The band's quality control resulted in some of the best songs of their career on Million Dollars, including the advance single "Think I'm Still in Love With You," whose massive guitar riff, irresistible refrain and not-as-sentimental-as-you-think lyric make it arguably Joyce Manor's greatest pop song to date. And not only is the song reminiscent of any number of '90s alt-radio classics, it's got a Buzz Clip-worthy video to match: a funny, densely plotted and visually imaginative clip helmed by Christopher Good (Mitski, Perfume Genius), which wouldn't be out of place on the Director's Label DVDs for MTV auteurs Michel Gondry or Spike Jonze. (For their part, Joyce acknowledge Good's genius but actually prefer the less-ambitious, Ebert-starring and karaoke-styled lyric video for the set's title track. "I don’t give a fuck about music videos," Johnson admits. "I had to fucking act. I hated it.")
And while the set resists easy narratives for the Internet to consume, it does throw the social mediaverse one pretty meaty track to chew on: "Friends We Met Online," which might be the first (mostly) straight-faced ode to web culture to appear on a major rock record. ("You and I are members of the same online community/ I know that it sounds kinda lame when said out loud," the song begins, amid chugging guitar and double-claps.) "I’m proud of it, because I really hate the Internet," Johnson explains. "But I think it’s difficult to try to write a song that talks about something positive about the Internet, where it helps some people be less lonely." In typical Joyce fashion, though, "Online" features a late-song twist, with Johnson asking "How can we mis-remember/ Such sad, horrible times?"
"I think that’s me just trying to be like, 'Look, I get it. The Internet, it sucks,'" he acknowledges with a laugh.
"Friends" was one of several songs from Million Dollars that Johnson originally wrote in an email collaboration with Rory Phillips, former frontman for '90s Texas ska-punks The Impossibles. The project was originally meant to result in a seven-inch release outside of Joyce Manor, until the frontman decided he wanted to preserve the sanctity of only releasing material through his band. "I didn’t want to do a fucking solo record, I didn’t feel like I was being creatively stifled in my band -- in which I am the songwriter," he says. "I don’t do projects, I have never done it -- anything musically outside of Joyce Manor. It’s already my fucking thing."
Even if he doesn't record outside of Joyce Manor, it's still easy to see Johnson following in the footsteps of pop-punk predecessors like Mitch Allan of SR-71 and John Feldmann of Goldfinger, and transitioning into a late-career gig as a songwriter to the stars. Johnson wonders if "Still in Love" could've been sold to Taylor Swift. ("She’d have recorded it, and been like, 'Yeah, I like this!' and then lost interest in it and not put it out," he guesses.) He even jokingly introduced a recent performance of the song on a Paste acoustic livestream as being specifically written for her. "I would totally do that," he says of the move. "I think if someone at Epitaph had heard [Million Dollars'] 'Big Lie' and been like, 'You know what, this song is amazing -- let’s see if, like, Carly Rae Jepsen wants to use it or something...'"
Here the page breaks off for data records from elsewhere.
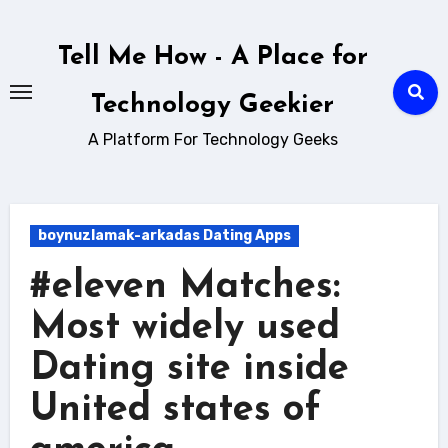
Skip
to
Tell Me How - A Place for
content
Technology Geekier
A Platform For Technology Geeks
boynuzlamak-arkadas Dating Apps
#eleven Matches:
Most widely used
Dating site inside
United states of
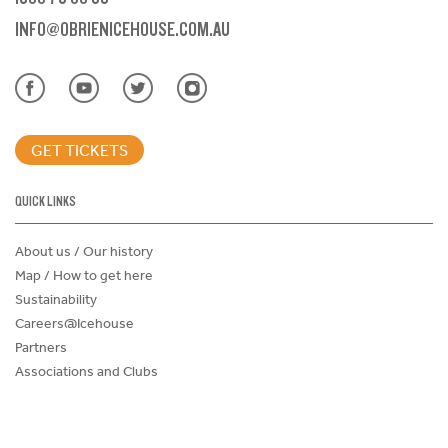
INFO@OBRIENICEHOUSE.COM.AU
GET TICKETS
QUICK LINKS
About us / Our history
Map / How to get here
Sustainability
Careers@Icehouse
Partners
Associations and Clubs
Donations Request Form
Child Safe Policy
Terms and Conditions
He never quite finishes that thought. "I love Joyce Manor, though," he stops himself. "I’m really precious about my songs, and I’m not extremely prolific [like] Ryan Adams." He also doubts whether he's quite top 40-ready yet: "I really don’t think I have that level of songwriting chops, honestly. I think I can write a memorable tune, but I don’t think I’m to the level of being able to compete with the big boys or whatever, the upper-echelon career songwriter people." He pauses. "But I dunno, I’d be open to give it a shot, and if there’s someone who wanted to pay me a bunch of money to do it…"
Until then, Johnson and Joyce Manor will most likely keep pumping out albums that capture fewer and fewer headlines while attracting more and more fans, keeping on the slow-but-steady progress they've made over a decade in the industry. "I’m so happy for 22 year olds to come to our shows and lose their fucking mind, because they work at the fucking Olive Garden and they don’t know what they’re doing with their life, forever," Johnson raves. "And I will continue to not know what I’m doing with my life, with them, till I’m fucking about to die."